Scientific classification
- Kingdom: Plantae
- Clade: Tracheophytes
- Clade: Angiosperms
- Clade: Eudicots
- Clade: Asterids
- Order: Lamiales
- Family: Lamiaceae
- Genus: Trichostema
- Species: T. lanatum
- Binomial name: Trichostema lanatum Benth.

= Trichostema lanatum =

- Genus: Trichostema
- Species: lanatum
- Authority: Benth.
- Conservation status: G4

Species of shrub

Trichostema lanatum, also known as woolly bluecurls, is a small evergreen shrub or sub-shrub native to arid coastal chaparral regions of California down to the northern tip of Baja California, Mexico.

== Description ==
Trichostema lanatum is many-branched and grows to 1.5 m (5 ft) tall, with narrow, pointed green leaves. The smooth-petaled blue flowers are borne in dense clusters, with the stem and calyces covered in woolly hairs of blue, pink, or white.

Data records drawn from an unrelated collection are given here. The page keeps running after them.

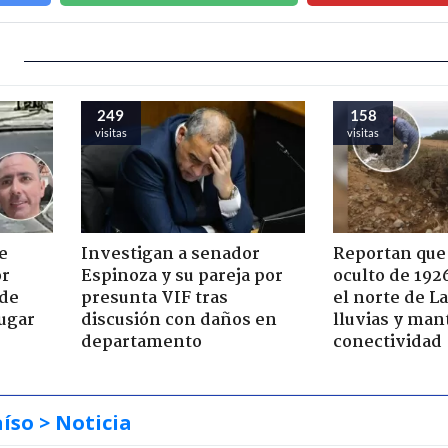
249
158
visitas
visitas
e
Investigan a senador
Reportan que
or
Espinoza y su pareja por
oculto de 192
 de
presunta VIF tras
el norte de L
jugar
discusión con daños en
lluvias y man
departamento
conectividad
aíso
> Noticia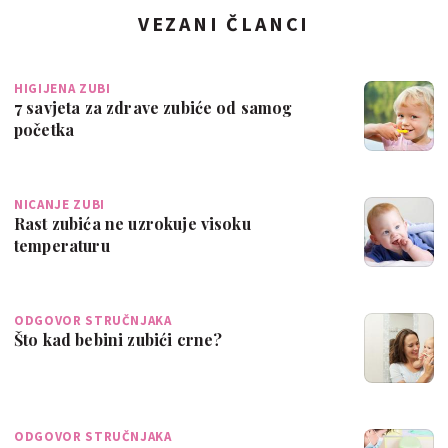
VEZANI ČLANCI
HIGIJENA ZUBI
7 savjeta za zdrave zubiće od samog
početka
NICANJE ZUBI
Rast zubića ne uzrokuje visoku
temperaturu
ODGOVOR STRUČNJAKA
Što kad bebini zubići crne?
ODGOVOR STRUČNJAKA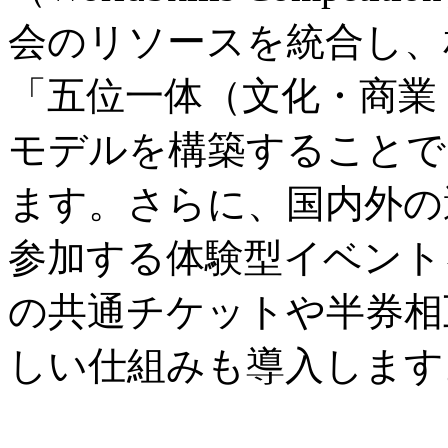
会のリソースを統合し、
「五位一体（文化・商業
モデルを構築することで
ます。さらに、国内外の
参加する体験型イベント
の共通チケットや半券相
しい仕組みも導入します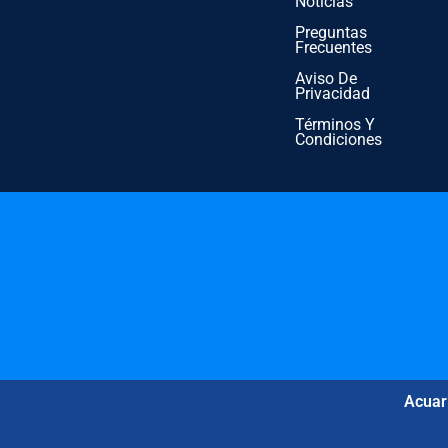
Noticias
Preguntas
Frecuentes
Aviso De
Privacidad
Términos Y
Condiciones
Acuar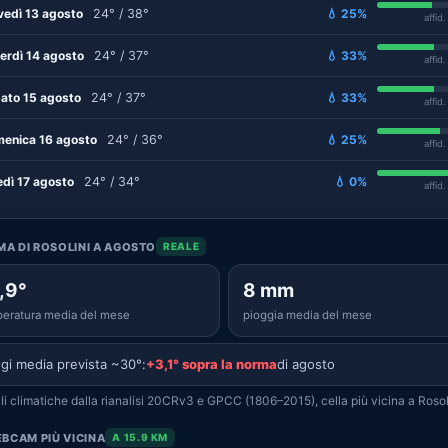
vedì 13 agosto
24° / 38°
💧 25%
affid
erdì 14 agosto
24° / 37°
💧 33%
affid
ato 15 agosto
24° / 37°
💧 33%
affid
enica 16 agosto
24° / 36°
💧 25%
affid
edì 17 agosto
24° / 34°
💧 0%
affid
IMA DI ROSOLINI A AGOSTO
REALE
,9°
8 mm
eratura media del mese
pioggia media del mese
gi media prevista ~30°:
+3,1° sopra la norma
di agosto
i climatiche dalla rianalisi 20CRv3 e GPCC (1806–2015), cella più vicina a Rosol
BCAM PIÙ VICINA
A 15.9 KM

Flowers are present from March to June.

Spanish explorers in California called the plant romero, the Spanish term for rosemary, and that common name is still sometimes used in Mexico.

==Uses==
Trichostema lanatum is cultivated as an ornamental plant, and several cultivars have been developed. It attracts hummingbirds and bumblebees.

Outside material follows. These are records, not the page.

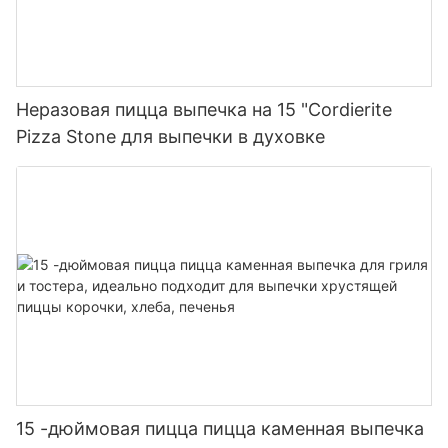
Неразовая пицца выпечка на 15 "Cordierite
Pizza Stone для выпечки в духовке
15 -дюймовая пицца пицца каменная выпечка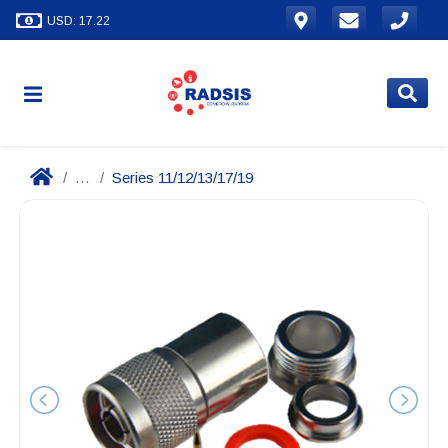
USD: 17.22
...
Series 11/12/13/17/19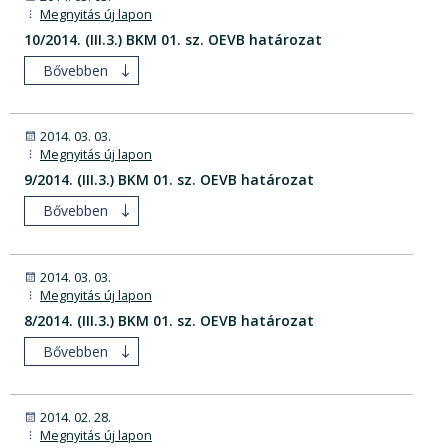
Megnyitás új lapon
10/2014. (III.3.) BKM 01. sz. OEVB határozat
Bővebben
2014. 03. 03.
Megnyitás új lapon
9/2014. (III.3.) BKM 01. sz. OEVB határozat
Bővebben
2014. 03. 03.
Megnyitás új lapon
8/2014. (III.3.) BKM 01. sz. OEVB határozat
Bővebben
2014. 02. 28.
Megnyitás új lapon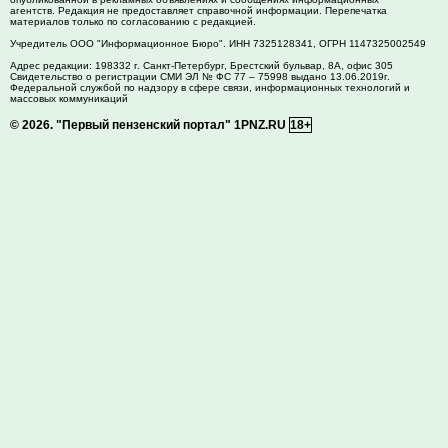
агентств. Редакция не предоставляет справочной информации. Перепечатка
материалов только по согласованию с редакцией.
Учредитель ООО "Информационное Бюро". ИНН 7325128341, ОГРН 1147325002549
Адрес редакции:
198332
г. Санкт-Петербург,
Брестский бульвар, 8А, офис 305
Свидетельство о регистрации СМИ ЭЛ № ФС 77 – 75998 выдано 13.06.2019г.
Федеральной службой по надзору в сфере связи, информационных технологий и
массовых коммуникаций
© 2026.
"Первый пензенский портал" 1PNZ.RU
18+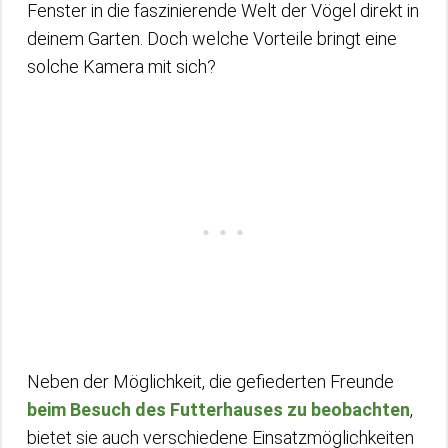
Fenster in die faszinierende Welt der Vögel direkt in
deinem Garten. Doch welche Vorteile bringt eine
solche Kamera mit sich?
Neben der Möglichkeit, die gefiederten Freunde
beim Besuch des Futterhauses zu beobachten
,
bietet sie auch verschiedene Einsatzmöglichkeiten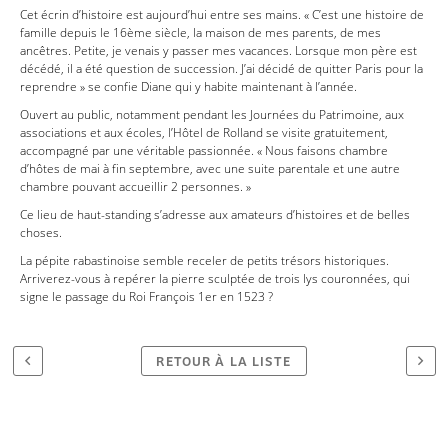
Cet écrin d’histoire est aujourd’hui entre ses mains. « C’est une histoire de
famille depuis le 16ème siècle, la maison de mes parents, de mes
ancêtres. Petite, je venais y passer mes vacances. Lorsque mon père est
décédé, il a été question de succession. J’ai décidé de quitter Paris pour la
reprendre » se confie Diane qui y habite maintenant à l’année.
Ouvert au public, notamment pendant les Journées du Patrimoine, aux
associations et aux écoles, l’Hôtel de Rolland se visite gratuitement,
accompagné par une véritable passionnée. « Nous faisons chambre
d’hôtes de mai à fin septembre, avec une suite parentale et une autre
chambre pouvant accueillir 2 personnes. »
Ce lieu de haut-standing s’adresse aux amateurs d’histoires et de belles
choses.
La pépite rabastinoise semble receler de petits trésors historiques.
Arriverez-vous à repérer la pierre sculptée de trois lys couronnées, qui
signe le passage du Roi François 1er en 1523 ?
RETOUR À LA LISTE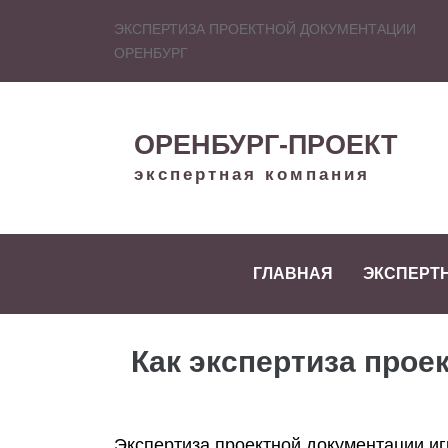
ЭКСПЕРТИЗА ПРОЕКТНОЙ ДОКУМЕНТАЦИИ
ОРЕНБУРГ
ОРЕНБУРГ-ПРОЕКТ
экспертная компания
ГЛАВНАЯ
ЭКСПЕРТ
Как экспертиза прое
Экспертиза проектной документации игр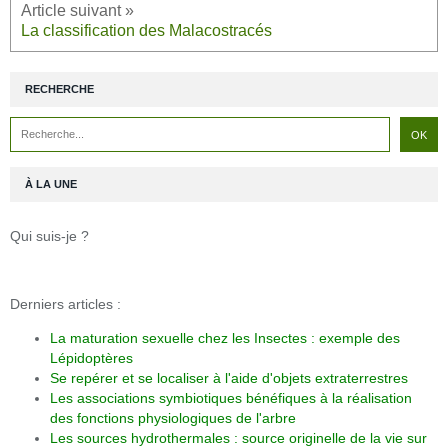
La classification des Malacostracés
RECHERCHE
À LA UNE
Qui suis-je ?
Derniers articles :
La maturation sexuelle chez les Insectes : exemple des
Lépidoptères
Se repérer et se localiser à l'aide d'objets extraterrestres
Les associations symbiotiques bénéfiques à la réalisation
des fonctions physiologiques de l'arbre
Les sources hydrothermales : source originelle de la vie sur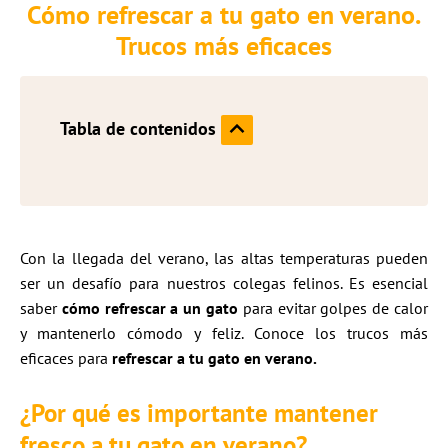
Cómo refrescar a tu gato en verano.
Trucos más eficaces
Tabla de contenidos
Con la llegada del verano, las altas temperaturas pueden
ser un desafío para nuestros colegas felinos. Es esencial
saber
cómo refrescar a un gato
para evitar golpes de calor
y mantenerlo cómodo y feliz. Conoce los trucos más
eficaces para
refrescar a tu gato en verano.
¿Por qué es importante mantener
fresco a tu gato en verano?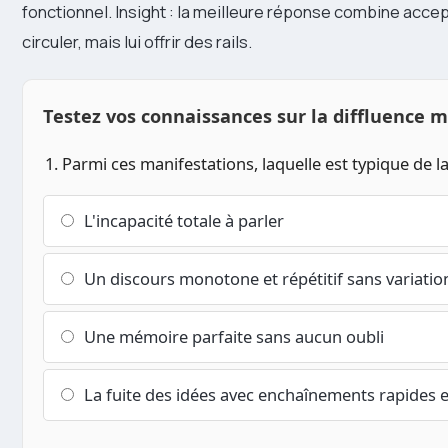
fonctionnel. Insight : la meilleure réponse combine accep
circuler, mais lui offrir des rails.
Testez vos connaissances sur la diffluence 
1. Parmi ces manifestations, laquelle est typique de la
L'incapacité totale à parler
Un discours monotone et répétitif sans variatio
Une mémoire parfaite sans aucun oubli
La fuite des idées avec enchaînements rapides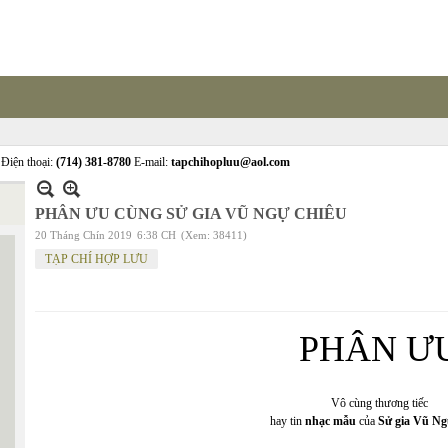
Điện thoại:
(714) 381-8780
E-mail:
tapchihopluu@aol.com
PHÂN ƯU CÙNG SỬ GIA VŨ NGỰ CHIÊU
20 Tháng Chín 2019
6:38 CH
(Xem: 38411)
TẠP CHÍ HỢP LƯU
PHÂN Ư
Vô cùng thương tiếc
hay tin
nhạc mẫu
của
Sử gia Vũ Ng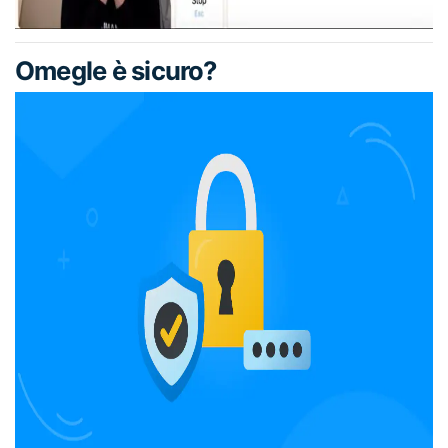
Omegle è sicuro?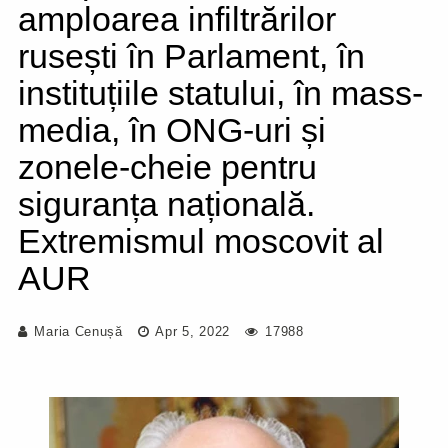
amploarea infiltrărilor
rusești în Parlament, în
instituțiile statului, în mass-
media, în ONG-uri și
zonele-cheie pentru
siguranța națională.
Extremismul moscovit al
AUR
Maria Cenușă
Apr 5, 2022
17988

Native Americans used it for a variety of medicinal and other purposes.

Its leaves and flowers make a flavorful tea.

=== Indigenous medicinal use ===
Trichostema lanatum was incorporated by the Chumash to help facilitate the healing process of menstruation and birth, as well as a general disinfectant and treatment for rheumatism. When tested against an E.Coli ▵tolC mutant, the plant exhibited anti-bacterial properties. Studies have also shown anti-inflammatory properties against pro-inflammatory cytokine TNF-ɑ and anti-bacterial properties against macrophages and gram-postivie bacteria.

This species and Trichostema lanceolatum, a related species, were both also used by other California Indigenous tribes in the form of tea or crushed leaves to treat a range of ailments including common colds, body aches, skin disorders, digestive problems, and malaria. The two species differ in smell, anatomy, and location found. Indigenous tribes used T. lanatum to treat the same ailments as T. lanceolatum. Woolly bluecurls and other native plants have historically been used by Indigenous peoples in a holistic approach to medical care, which typically considers patient health and well-being at the intersection of biology, psychology, and culture, and manipulating the biochemical properties of native plants to treat the ailment.

Future studies of woolly bluecurls and other plants used by Indigenous peoples for medicinal purposes will need to focus on the use of such plants in a broader cultural system of care. Such work can be challenging, given the historical, systematic erasure of Indigenous wisdom that has been a primary function of settler colonialism.